AA: J'adore l'architecture. Si je n'avais pas été réalisateur, j'aurais aimé être architecte. Pour moi, certains buildings sont aussi beaux que des choses qu'on peut trouver dans la nature. En tant que réalisateur, je pars souvent d'un décor réel et j'écris une histoire à partir de ce lieu. Wonderful Town a été écrit à partir d'un hôtel qui existe vraiment. Hi-So a été écrit à partir d'un véritable immeuble d'habitation. C'est aussi l'une des clefs quand on travaille avec un petit budget: on doit faire avec ce qui est disponible. Certains lieux ont un caractère qui peut être utilisé comme on utilise des acteurs.

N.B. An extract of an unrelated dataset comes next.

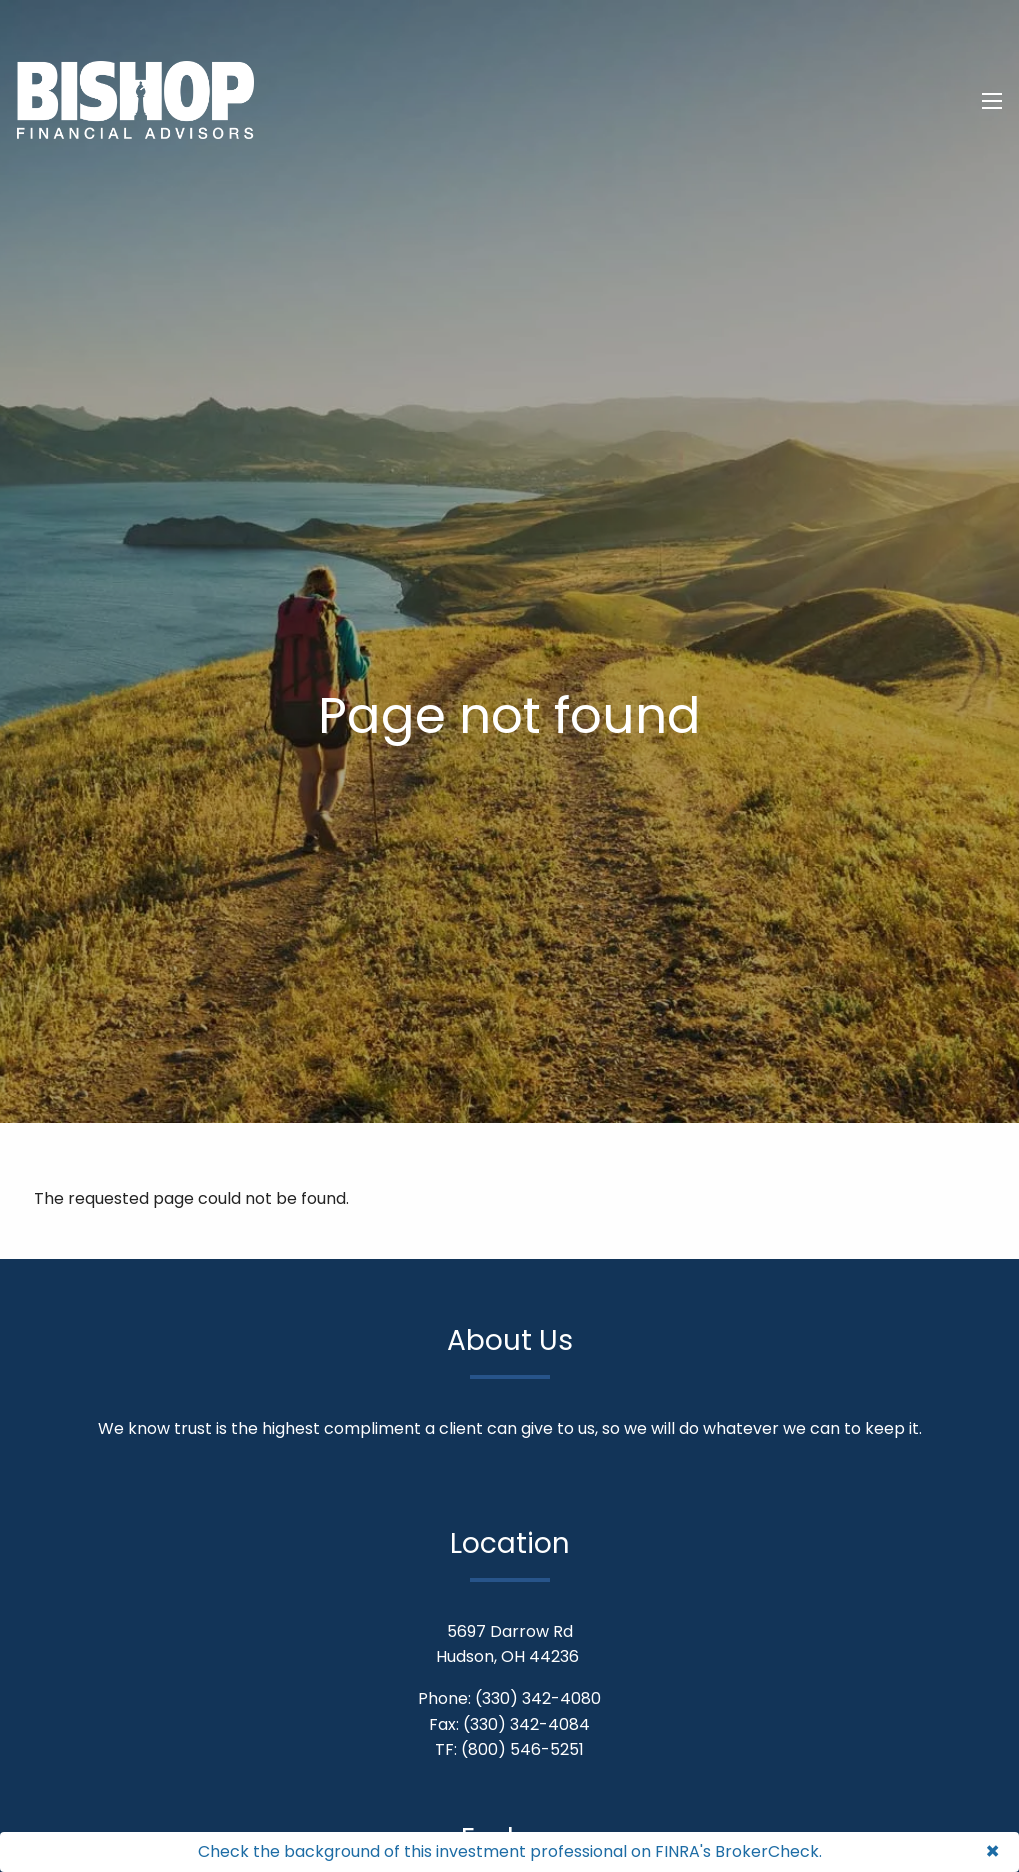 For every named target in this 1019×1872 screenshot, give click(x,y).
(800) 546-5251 (522, 1749)
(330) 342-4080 (538, 1698)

Certaines personnes écrivent un films à partir de tel ou tel acteur, je fais pareil mais avec des lieux.

FdC: Il est question, à un moment de Wonderful Town, des fantômes du tsunami, sans que ce soit le vrai sujet du film. Dans Hi-So, il y a une équipe de tournage qui rejoue un drame lié au tsunami. Là encore, ce n'est pas le sujet du film mais la mémoire du tsunami est présente en filigrane. Est-ce qu'il serait pour vous envisageable, ou même intéressant, de faire un film dont le tsunami soit le sujet principal ?

AA: En fait je n'ai pas d'attachement particulier pour le thème du tsunami, mais plutôt pour les lieux où tout cela s'est déroulé. C'était dans la province de Phang-Nga, au sud de la Thaïlande. Mes films ont été inspirés par ces lieux, pas par le tsunami en lui-même. Mais après 2004, c'était impossible de parler de l'un sans évoquer l'autre.

FdC: Pouvez-vous nous parler de l'importance de l'ellipse dans vos films ?

AA: Trop d'ellipse dans un film mène à trop de confusion, mais j'essaie de jouer avec ça. C'est intéressant d'expérimenter et de voir jusqu'où on peut aller avec ce qu'on montre ou pas au public. Mais trop d'ellipse, c'est tout aussi mauvais que pas assez.

FdC: Hi-So est passé par Paris Project, la plateforme de financement du festival Paris Cinéma. Comment cela vous a-t-il aidé ?

AA: Ça permet de rencontrer beaucoup de gens, ce qui est nécessaire quand on est producteur. Même si le film ne se fait pas immédiatement - peut-être un ou deux ans après - les relations que l'on construit finissent par vous aider. C'est ce que permet un tel projet.

FdC: Plus d'un an après la Palme accordée à Apichatpong Weerasethakul, comment mesurez-vous l'effet de cette récompense sur l'industrie du cinéma en Thaïlande, et plus particulièrement sur le cinéma d'auteur ? Avez-vous noté une différence dans l'accueil des films thaïlandais à l'étranger ?

AA: C'est un bel exploit personnel mais ça n'a malheureusement pas eu une grande influence. L'industrie du film thaïlandais est restée la même. C'est un business difficile, comme partout dans le monde. Les films sont en concurrence avec d'autres formes de divertissement, les jeux vidéos, Facebook, les Ipads, les reality shows... Ça n'a pas rendu la situation plus simple, un seul film ne peut pas changer ça.

FdC: Pouvez-vous nous parler de votre expérience sur l'omnibus Sawasdee Bangkok ?

AA: Le projet a débuté comme une série de films produits pour la télévision. Il y en avait neuf, signés de neuf réalisateurs différents, tous à propos de Bangkok. Le programmateur du Festival de Toronto a aimé ces films mais pensait qu'il était impossible de les projeter tous les neuf. Finalement, on a décidé d'en monter quatre ensemble sur la durée d'un long métrage. C'était la version du festival, et la version qui a été vue à l'étranger.

FdC: Quels sont vos cinéastes favoris? Ou ceux qui influencent votre travail ?

AA: J'admire beaucoup le cinéma américain. Il y a beaucoup de grands réalisateurs travaillant à Hollywood - Quentin Tarantino, Christopher Nolan, Paul Thomas Anderson, Spike Lee, Steven Soderbergh - tous ces gens-là m'inspirent énormément.

FdC: Hi-So a t-il une sortie prévue en France ?

AA: Non, je ne crois pas qu'il sortira en France.

FdC: Quels sont vos projets ?

AA: Je travaille sur un omnibus avec d'autres réalisateurs asiatiques, j'ai d'autres projets personnels, mais je ne me suis pas encore décidé. Je vais faire un petit break.